Combien ? Personne ne le sait précisément. Car les architectes du futur électrique affirment qu'à partir d'un certain nombre, les véhicules à piles rendront pour bonne part le courant qu'ils emmagasinent. C'est le concept du réseau électrique intelligent, où les véhicules qui se branchent en fin de journée vident leur batterie pour alimenter le logis. Une fois le pic de consommation passé, le réseau autorise la charge durant le restant de la nuit. Malin.

...Et une surexploitation des terres rares

Rêver d'une ville sans moteur thermique à l'horizon 2030 implique l'existence d'une provision suffisante de voitures électriques de seconde main, fiables et bon marché. Si l'on en croit les estimations de Bloomberg New Energy Finance, le prix de revient des batteries au lithium-ion sera passé de 1.000 dollars le kWh en 2010 à 120 dollars à l'horizon 2030. Il pourrait même baisser plus rapidement encore, sous la concurrence de nouvelles chimies de batteries.

Reste la vaste question de l'impact sur l'environnement de l'extraction des terres rares et des métaux précieux requis pour la fabrication des batteries et des piles à combustibles. Les rapports s'accumulent pour dénoncer l'exploitation outrancière des sols et des hommes dans les mines de lithium.

La question du recyclage des batteries au lithium-ion est habilement repoussée par la perspective d'une seconde carrière qui s'ouvre pour les accumulateurs. Après 7 à 10 ans passés dans le plancher d'une voiture, ils seront entassés dans le garage des maisons ou bien d'immenses entrepôts. Leur mission ? Emmagasiner ce courant renouvelable que produisent les éoliennes et les panneaux photovoltaïques.
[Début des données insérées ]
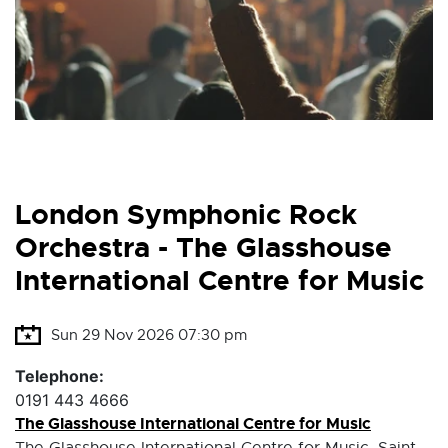
London Symphonic Rock
Orchestra - The Glasshouse
International Centre for Music
Sun 29 Nov 2026 07:30 pm
Telephone:
0191 443 4666
The Glasshouse International Centre for Music
The Glasshouse International Centre for Music, Saint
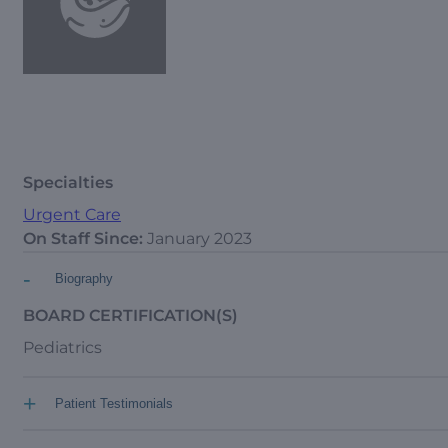
Specialties
Urgent Care
On Staff Since:
January 2023
-
Biography
BOARD CERTIFICATION(S)
Pediatrics
+
Patient Testimonials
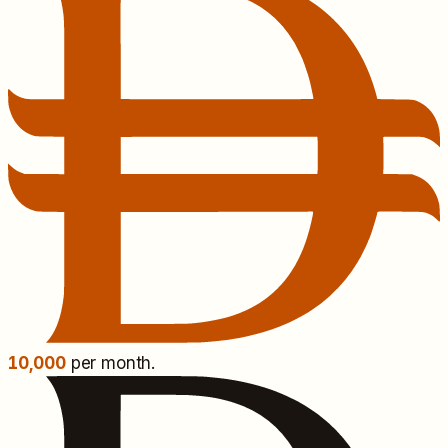
10,000
per month.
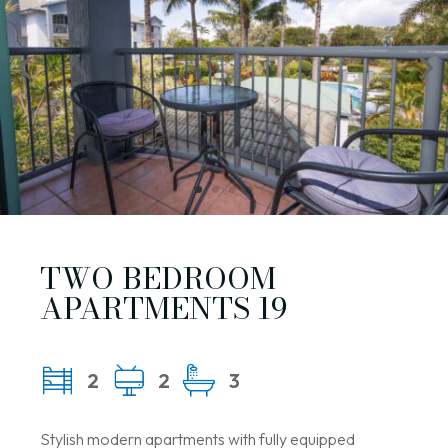
TWO BEDROOM
APARTMENTS 19
2
2
3
Stylish modern apartments with fully equipped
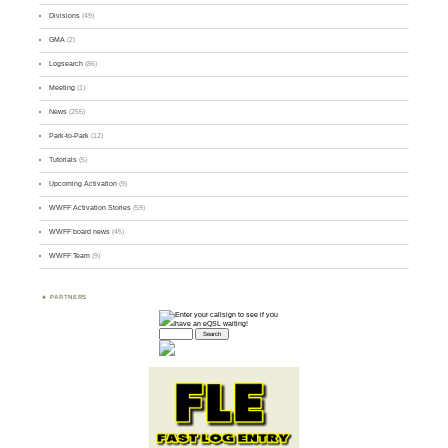
Divisions
(49)
GMA
(2)
Logsearch
(86)
Meeting
(1)
News
(255)
Park-to-Park
(12)
Tutorials
(5)
Upcoming Activation
(9)
WWFF Activation Stories
(59)
WWFF board news
(45)
WWFF Team
(9)
PARTNERS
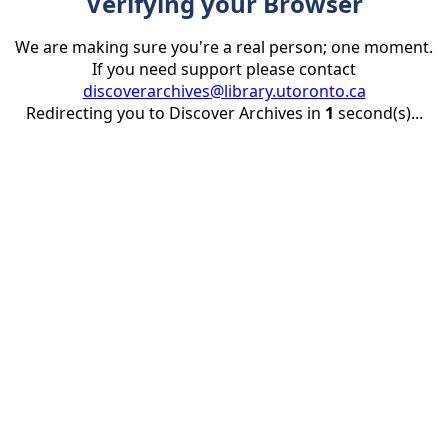
Verifying your Browser
We are making sure you're a real person; one moment.
If you need support please contact
discoverarchives@library.utoronto.ca
Redirecting you to Discover Archives in
1
second(s)...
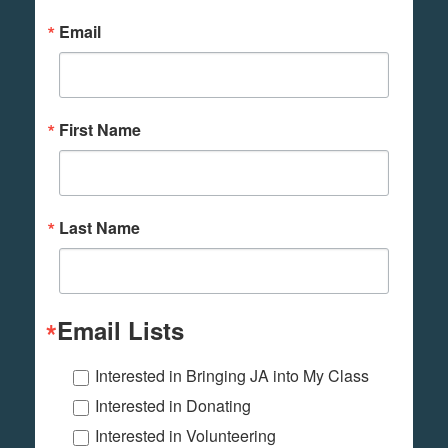
Email
First Name
Last Name
Email Lists
Interested in Bringing JA into My Class
Interested in Donating
Interested in Volunteering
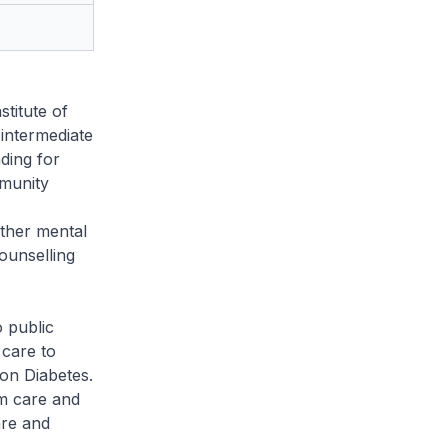
titute of
 intermediate
nding for
munity
other mental
counselling
 public
 care to
 on Diabetes.
m care and
are and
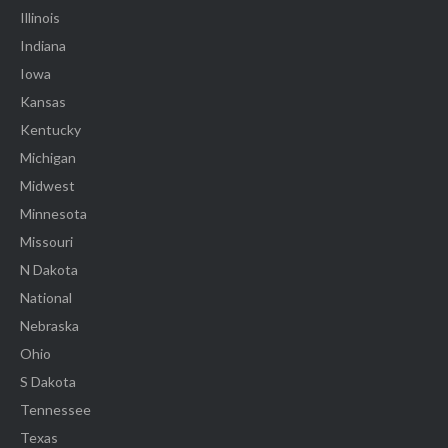
Illinois
Indiana
Iowa
Kansas
Kentucky
Michigan
Midwest
Minnesota
Missouri
N Dakota
National
Nebraska
Ohio
S Dakota
Tennessee
Texas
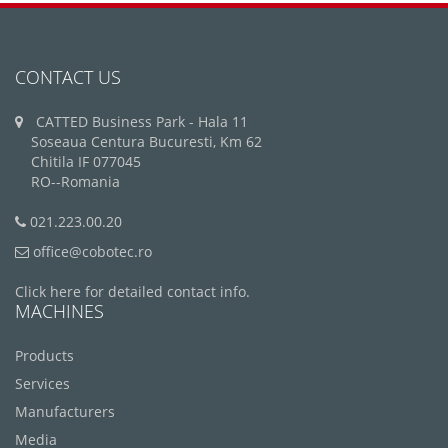
CONTACT US
CATTED Business Park - Hala 11
Soseaua Centura Bucuresti, Km 62
Chitila IF 077045
RO--Romania
021.223.00.20
office@cobotec.ro
Click here for detailed contact info.
MACHINES
Products
Services
Manufacturers
Media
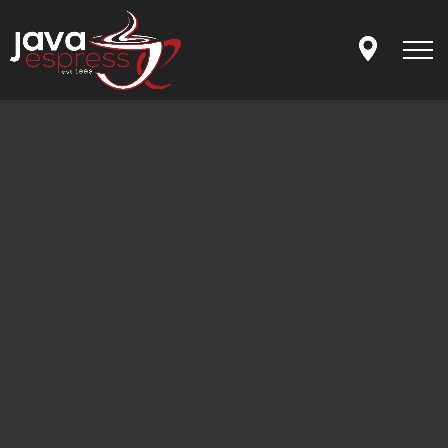
Skip to main content
MENU
OUR STORY
LET'S CONNECT
APP
ORDER ONLINE
GIFT CARDS
FRANCHISING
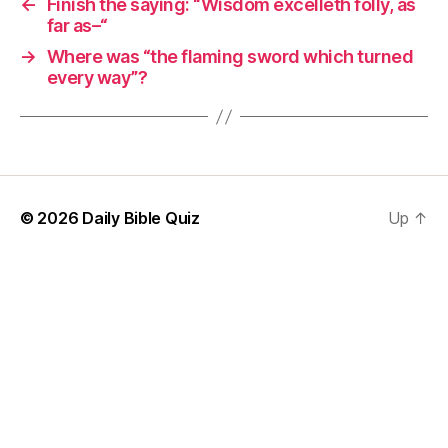
←
Finish the saying: “Wisdom excelleth folly, as
far as–“
→
Where was “the flaming sword which turned
every way”?
© 2026
Daily Bible Quiz
Up
↑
La perte progressive de capacité des batteries serait compensée par leur accumulation en grand nombre et le pilotage précis de leur taux de charge optimal.

Comme si ces enjeux ne suffisaient pas à vous faire douter d'un virage voulu trop rapide vers le tout-électrique, il existe la question épineuse du coût astronomique de l'installation de chargeurs rapides, disséminés dans nos villes et nos résidences. Il y a le coût des travaux de terrassement mais aussi celui, largement sous-estimé, du cuivre dans les câbles conducteurs. Leur diamètre augmente avec la puissance de charge.

Pour terminer, on pourrait évoquer les risques pour la santé de l'exposition à des champs électromagnétiques émis par le câblage des chargeurs. Sans parler de ceux auxquels s'exposent les passagers des voitures électriques.

A l'occasion du Salon de l'Automobile de Francfort, en septembre dernier, le patron du Groupe PSA, Carlos Tavares s'inquiétait de savoir si nous ne nous préparons pas des lendemains qui déchantent : "Si les pouvoirs publics imposent le passage à la propulsion électrique, ils devraient endosser la responsabilité scientifique de ce choix et assumer les conséquences qui pourraient en découler à l'avenir. Nous sommes dans un tel emballement qu'il ne faudra pas s'étonner dans quelques années qu'on vienne à découvrir des choses qui ne sont pas aussi sympathiques qu'elles en avaient l'air. Je crains que, dans vingt ans, on se dise au sujet de la voiture électrique ce qu'on se dit aujourd'hui au sujet du Diesel."